===== Data records
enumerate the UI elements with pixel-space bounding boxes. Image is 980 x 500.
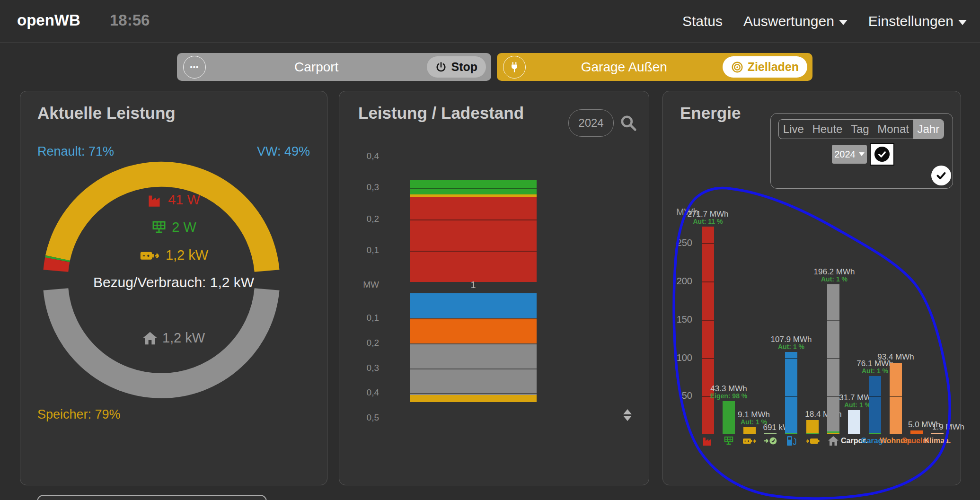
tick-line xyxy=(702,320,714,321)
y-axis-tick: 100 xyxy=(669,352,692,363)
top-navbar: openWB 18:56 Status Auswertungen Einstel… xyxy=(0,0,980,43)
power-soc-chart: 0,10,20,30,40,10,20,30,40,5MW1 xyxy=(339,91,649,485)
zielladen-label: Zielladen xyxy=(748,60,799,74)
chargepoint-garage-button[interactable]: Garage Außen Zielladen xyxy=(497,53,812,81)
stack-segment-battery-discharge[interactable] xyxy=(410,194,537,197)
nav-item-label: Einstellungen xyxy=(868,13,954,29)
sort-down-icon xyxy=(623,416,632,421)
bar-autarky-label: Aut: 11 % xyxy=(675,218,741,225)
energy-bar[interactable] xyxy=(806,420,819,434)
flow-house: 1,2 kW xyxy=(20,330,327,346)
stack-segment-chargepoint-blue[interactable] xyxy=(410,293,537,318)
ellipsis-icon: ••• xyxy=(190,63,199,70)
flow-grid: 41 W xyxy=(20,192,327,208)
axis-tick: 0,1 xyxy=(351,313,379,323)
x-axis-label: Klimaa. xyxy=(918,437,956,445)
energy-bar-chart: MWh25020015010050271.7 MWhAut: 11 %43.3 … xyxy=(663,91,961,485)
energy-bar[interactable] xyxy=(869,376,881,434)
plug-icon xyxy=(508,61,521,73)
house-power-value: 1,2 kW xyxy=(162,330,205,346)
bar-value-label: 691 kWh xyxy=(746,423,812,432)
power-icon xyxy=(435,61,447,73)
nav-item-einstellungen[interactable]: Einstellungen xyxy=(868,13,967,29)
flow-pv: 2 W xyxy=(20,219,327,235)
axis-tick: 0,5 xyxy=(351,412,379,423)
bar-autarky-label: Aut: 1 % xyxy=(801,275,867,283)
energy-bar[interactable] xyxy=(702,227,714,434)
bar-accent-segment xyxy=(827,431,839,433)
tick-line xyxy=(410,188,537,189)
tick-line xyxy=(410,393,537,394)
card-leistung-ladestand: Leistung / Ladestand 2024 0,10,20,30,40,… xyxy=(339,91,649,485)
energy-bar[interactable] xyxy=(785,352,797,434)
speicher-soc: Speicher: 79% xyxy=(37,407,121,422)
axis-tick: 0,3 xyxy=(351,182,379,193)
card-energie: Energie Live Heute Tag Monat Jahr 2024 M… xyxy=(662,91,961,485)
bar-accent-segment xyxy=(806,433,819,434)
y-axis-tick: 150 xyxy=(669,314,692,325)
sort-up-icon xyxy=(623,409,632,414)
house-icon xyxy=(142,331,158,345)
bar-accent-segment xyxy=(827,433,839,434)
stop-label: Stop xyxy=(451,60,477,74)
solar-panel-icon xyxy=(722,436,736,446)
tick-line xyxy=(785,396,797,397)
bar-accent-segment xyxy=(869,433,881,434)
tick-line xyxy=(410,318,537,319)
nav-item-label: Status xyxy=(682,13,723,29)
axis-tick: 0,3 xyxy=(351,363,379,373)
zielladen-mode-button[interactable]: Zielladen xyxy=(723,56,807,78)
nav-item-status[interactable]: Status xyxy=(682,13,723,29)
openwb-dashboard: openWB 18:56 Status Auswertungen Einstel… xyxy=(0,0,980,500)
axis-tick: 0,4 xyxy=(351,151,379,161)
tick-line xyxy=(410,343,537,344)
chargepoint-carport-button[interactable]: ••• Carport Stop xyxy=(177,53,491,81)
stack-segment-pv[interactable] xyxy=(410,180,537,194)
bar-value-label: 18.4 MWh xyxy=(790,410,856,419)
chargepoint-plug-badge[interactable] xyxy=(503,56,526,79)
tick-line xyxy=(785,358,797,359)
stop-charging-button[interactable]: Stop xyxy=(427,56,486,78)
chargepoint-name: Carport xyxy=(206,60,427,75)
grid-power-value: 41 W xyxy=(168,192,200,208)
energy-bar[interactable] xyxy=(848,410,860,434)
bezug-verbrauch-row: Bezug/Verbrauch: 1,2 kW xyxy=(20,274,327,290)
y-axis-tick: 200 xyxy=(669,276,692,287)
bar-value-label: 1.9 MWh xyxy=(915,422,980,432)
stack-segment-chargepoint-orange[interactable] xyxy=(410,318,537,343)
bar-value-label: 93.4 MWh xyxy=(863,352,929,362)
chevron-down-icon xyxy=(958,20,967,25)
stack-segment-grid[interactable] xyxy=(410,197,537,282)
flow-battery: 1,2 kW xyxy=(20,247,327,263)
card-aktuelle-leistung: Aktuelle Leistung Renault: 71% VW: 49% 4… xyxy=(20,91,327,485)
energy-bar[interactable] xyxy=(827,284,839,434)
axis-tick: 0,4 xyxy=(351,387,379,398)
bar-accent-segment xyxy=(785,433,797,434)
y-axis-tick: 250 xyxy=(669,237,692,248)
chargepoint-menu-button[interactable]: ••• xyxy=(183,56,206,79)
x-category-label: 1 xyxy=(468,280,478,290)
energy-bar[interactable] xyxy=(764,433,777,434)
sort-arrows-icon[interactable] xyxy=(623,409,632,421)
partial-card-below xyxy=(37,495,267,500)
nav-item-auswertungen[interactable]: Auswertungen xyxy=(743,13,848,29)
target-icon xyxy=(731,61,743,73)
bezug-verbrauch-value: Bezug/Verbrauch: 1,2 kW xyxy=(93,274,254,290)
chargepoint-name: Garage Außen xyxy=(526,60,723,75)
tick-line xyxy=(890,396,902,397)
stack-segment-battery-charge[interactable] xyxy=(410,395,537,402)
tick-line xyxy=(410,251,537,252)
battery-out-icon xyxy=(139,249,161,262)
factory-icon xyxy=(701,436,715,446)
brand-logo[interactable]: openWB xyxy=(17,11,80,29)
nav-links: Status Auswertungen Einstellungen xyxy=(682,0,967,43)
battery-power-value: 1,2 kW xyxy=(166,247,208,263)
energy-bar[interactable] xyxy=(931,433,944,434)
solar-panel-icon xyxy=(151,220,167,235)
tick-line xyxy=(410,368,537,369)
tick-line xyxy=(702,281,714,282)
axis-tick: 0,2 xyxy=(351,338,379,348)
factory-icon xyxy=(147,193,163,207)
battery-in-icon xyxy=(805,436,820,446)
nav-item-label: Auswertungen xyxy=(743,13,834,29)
==========
§ Problem details: From the entries, give the number of lines where the string "chart" is found, and nothing else.

§ Exercise solution: 2